Een vogeltje dat vliegt,
is een vliegeltje.
Dat hóór je.

En wat is dan een veugeltje?
Dat is… dat is…
dat is datzelfde vogeltje
met een beugeltje!

Een iegeltje,
een biegeltje,
een engeltje
met vleugeltjes,
een ogeltje
wordt vogeltje
en vliegt
– flipflapfloep –
naar Timbantoem
met een pluimpje
aan zijn poep.
Geert de Kockere. Uit: Er is iets aan de kip met je hand. Tekeningen: Nelleke Verhoeff.
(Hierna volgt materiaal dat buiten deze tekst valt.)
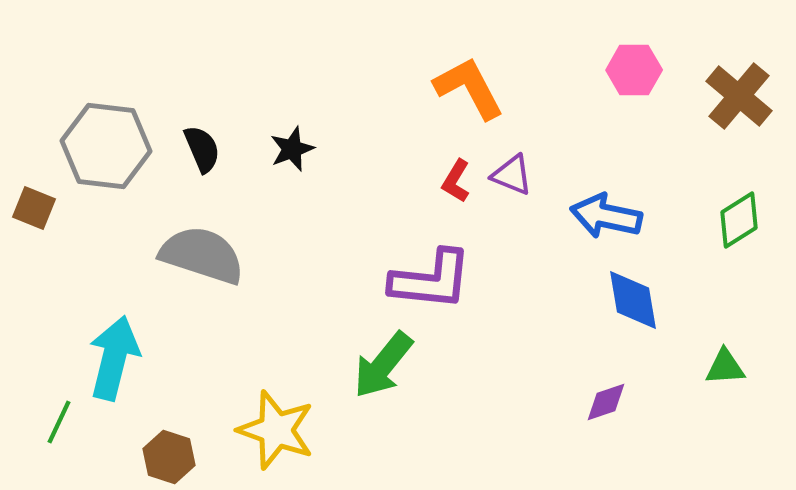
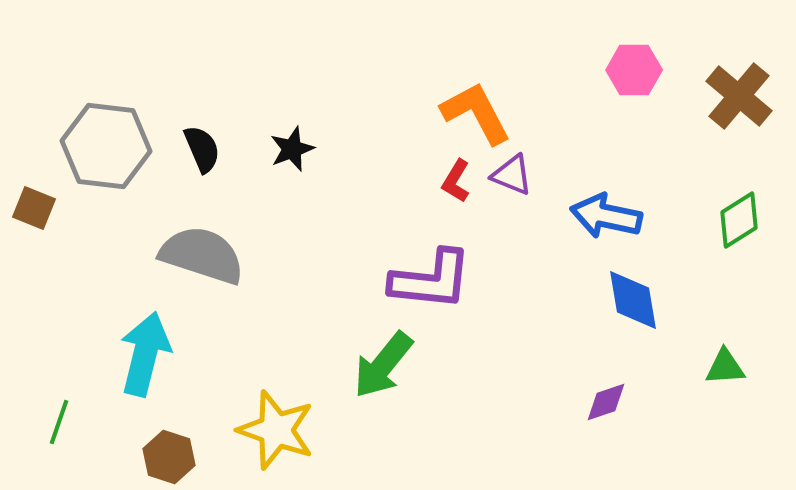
orange L-shape: moved 7 px right, 25 px down
cyan arrow: moved 31 px right, 4 px up
green line: rotated 6 degrees counterclockwise
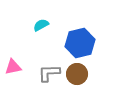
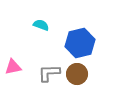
cyan semicircle: rotated 49 degrees clockwise
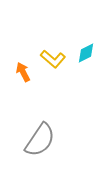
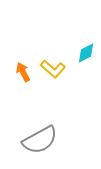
yellow L-shape: moved 10 px down
gray semicircle: rotated 27 degrees clockwise
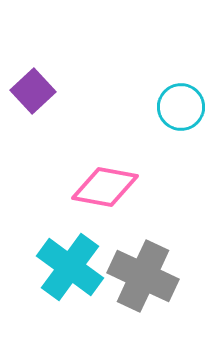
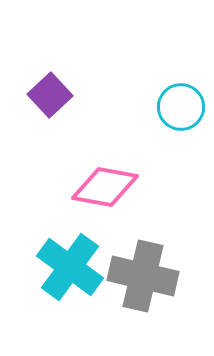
purple square: moved 17 px right, 4 px down
gray cross: rotated 12 degrees counterclockwise
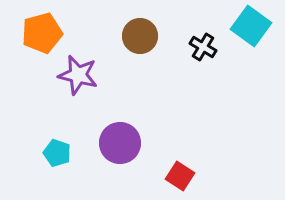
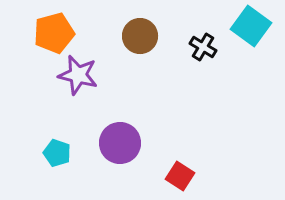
orange pentagon: moved 12 px right
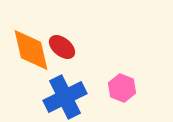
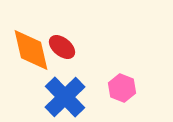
blue cross: rotated 18 degrees counterclockwise
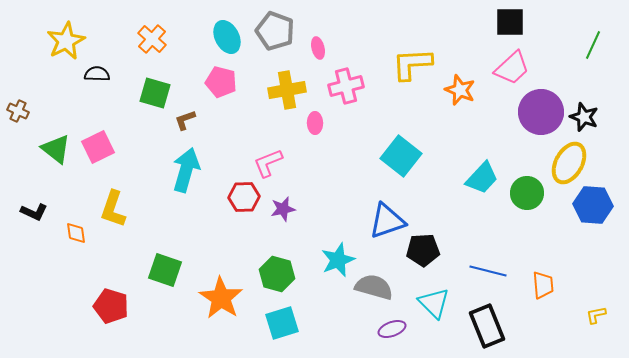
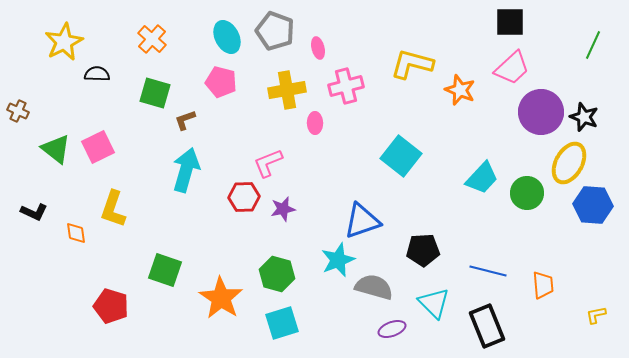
yellow star at (66, 41): moved 2 px left, 1 px down
yellow L-shape at (412, 64): rotated 18 degrees clockwise
blue triangle at (387, 221): moved 25 px left
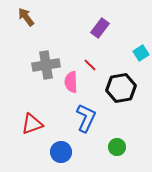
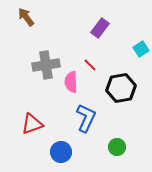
cyan square: moved 4 px up
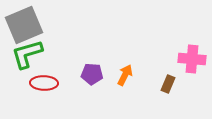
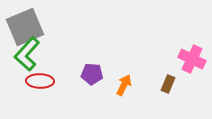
gray square: moved 1 px right, 2 px down
green L-shape: rotated 32 degrees counterclockwise
pink cross: rotated 20 degrees clockwise
orange arrow: moved 1 px left, 10 px down
red ellipse: moved 4 px left, 2 px up
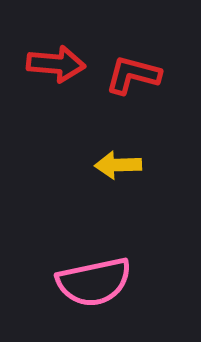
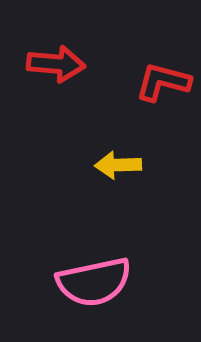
red L-shape: moved 30 px right, 7 px down
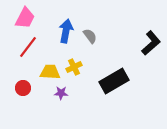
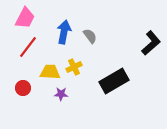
blue arrow: moved 2 px left, 1 px down
purple star: moved 1 px down
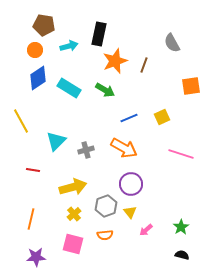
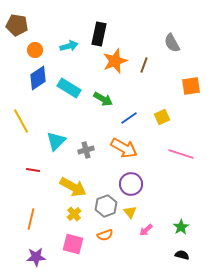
brown pentagon: moved 27 px left
green arrow: moved 2 px left, 9 px down
blue line: rotated 12 degrees counterclockwise
yellow arrow: rotated 44 degrees clockwise
orange semicircle: rotated 14 degrees counterclockwise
De Eenhoorn, 2017.
Dierenrijmpjes met woordgrappen: kleuters en beginnende lezers zullen zich verkneukelen wat er met taal allemaal voor ongedachts kan. Sommige versjes zijn wat flauw, maar dat zal de kinderen voor wie ze bedoeld zijn bepaald niet deren.
Vrolijke, spannende tekeningen, losjes in Cobra- stijl, brengen vaart en fleur.
Kinderen worden uitgenodigd de fantasievolle dieren ook zelf te tekenen.
Leeftijd 4+. 

De zomer was om, het werd herfst in het woud.
Het loof kleurde geel en de lucht voelde koud.
Het ijzige winterse weer kwam eraan
en de dieren begonnen hun hol in te gaan.

Behalve een eekhoorn
die Eduard heette.
Hij wilde nog niets
van een winterslaap weten.

Hij maakte geen dekens
van mossen en strootjes,
hij zocht niet naar zwammen,
hij raapte geen nootjes,
hij legde geen voorraden
eikeltjes aan,
zoals alle dieren
al hadden gedaan.

Nee, Eduard was
een heel zorgeloos beest.
Voor hem was de zomer
één eindeloos feest.

Zijn kast raakte leeg,
al het eten was op.
Rachel Bright. Uit: Twee vechtende eekhoorntjes. Illustraties Jim Field. Gottmer, 2017.
Een variant op de bekende Aesopus-fabel van de mier en de krekel in dit boek, maar met een heel andere uitkomst. De boodschap van twee vechtende neven, die elkaar na een spannend avontuur de hand reiken ligt er duimendik bovenop: samen delen is leuker. Maar de teksten zijn inventief, soepel en geweldig, ritmisch en rijmend, vertaald door Bette Westera.
De beweeglijke, heldere tekeningen voeren het spanningsniveau  flink op.
Dit is het derde prentenboek van dit duo (voor  Leeuw in de muis, klik hier) en het niveau is onverminderd hoog. 
Leeftijd 2+

‘Boer Boris, help!’ roept zusje Sam. ‘Er is een ongeluk!
Berend viel uit de appelboom en kijk, zijn been is stuk.
Hij kan er niet op staan. Hij kan er niet op lopen.
We moeten naar de winkel om een ander been te kopen.’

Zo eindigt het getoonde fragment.